The Streets of Havana


It has been a while since my last post, not sure why, though it is hard to choose from among more than a hundred images I shot that day.

8 February 2017

Our second day in Havana began with another lecture on the complex subject of religion in Cuba, this time by Dr. Maritza Corrales a member of Cuba’s small Jewish community and a leading expert on the subject. She spoke not only on Jews in Cuba but Cuban religion and culture in general.

After that we were off to old town Havana and a tour of the city’s plazas led by our own guide, José.  We were already familiar with Cathedral Square, so we began with the oldest plaza, Plaza de Armas, followed by the Plaza Vieja and finally the Plaza de San Francisco. Join us as we ramble the streets and squares of Habana.

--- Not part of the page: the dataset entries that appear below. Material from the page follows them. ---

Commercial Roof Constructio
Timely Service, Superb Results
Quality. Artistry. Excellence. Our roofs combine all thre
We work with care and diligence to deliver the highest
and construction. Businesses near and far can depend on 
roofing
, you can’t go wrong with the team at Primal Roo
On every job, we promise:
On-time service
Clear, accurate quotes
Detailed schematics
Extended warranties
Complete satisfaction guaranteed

We started where we left off, near Cathedral Square

The Castillo Real

Having not taken notes, I am not able to identify all these buildings. This is, I think, part of the archeological museum. What's interesting is the renovation work

Plaza de Armas


Another of Havana's storied hotels, Ambos Mundos




Outdoor art in a little park dedicated to Simon Bolivar

La Plaza Vieja, despite the name it is not the oldest of Havana's plazas, but it was at one time one of its most exclusive

Contrast of old and new.

The Zanja Real was the original aqueduct for the city  from 1566 until 1835.

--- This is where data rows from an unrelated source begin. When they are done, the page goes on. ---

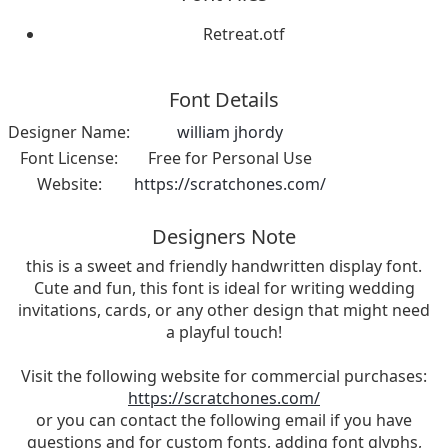
Retreat.otf
Font Details
Designer Name:
william jhordy
Font License:
Free for Personal Use
Website:
https://scratchones.com/
Designers Note
this is a sweet and friendly handwritten display font.
Cute and fun, this font is ideal for writing wedding
invitations, cards, or any other design that might need
a playful touch!
Visit the following website for commercial purchases:
https://scratchones.com/
or you can contact the following email if you have
questions and for custom fonts, adding font glyphs,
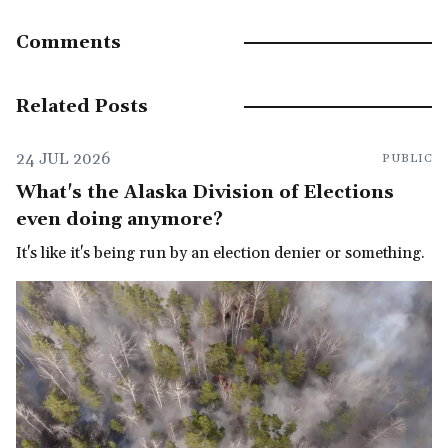
Comments
Related Posts
24 JUL 2026
PUBLIC
What's the Alaska Division of Elections
even doing anymore?
It's like it's being run by an election denier or something.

the fourth of our plazas, Plaza de San Francisco. From here we had a couple of free hours to roam the city


We ended up in several galleries

We visited here and I found myself drawn to the work of this artist, Annia Alonzo. After lunch  we returned and I bought my print.

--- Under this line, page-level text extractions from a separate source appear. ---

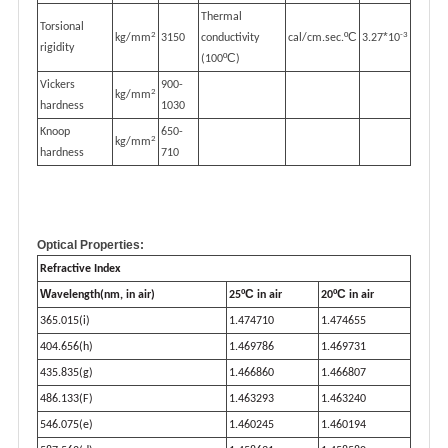
Thermal
Torsional
2
-3
ºC
*
kg/mm
3150
conductivity
cal/cm.sec.
3.27
10
rigidity
ºC
(100
)
Vickers
900-
2
kg/mm
hardness
1030
Knoop
650-
2
kg/mm
hardness
710
Optical Properties:
Refractive Index
W
ºC
ºC
avelength(nm, in air)
25
in air
20
in air
365.015(i)
1.474710
1.474655
404.656(h)
1.469786
1.469731
435.835(g)
1.466860
1.466807
486.133(F)
1.463293
1.463240
546.075(e)
1.460245
1.460194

A view of the city from the paladar Los Mercaderes. Lunch was pricey but good.
 After a standout lunch at Los Mercaderes, recommended by Road Scholar guide extraordinaire, Jim, we struck out on our own.F or me that meant returning to one of the galleries we had visited before and purchasing a print from the artist Annia Alonzo. Sadly I cannot show the print here now, as it is still being framed.
And some other galleries
From above this ceramic show hands in greeting

From below it is a protest piece. Interestingly there was protest art fairly commonly, including on the walls of the national gallery. Whatever may have been the case in the past, the impression that I had of Cuba today is one of fairly free and open speech and expression.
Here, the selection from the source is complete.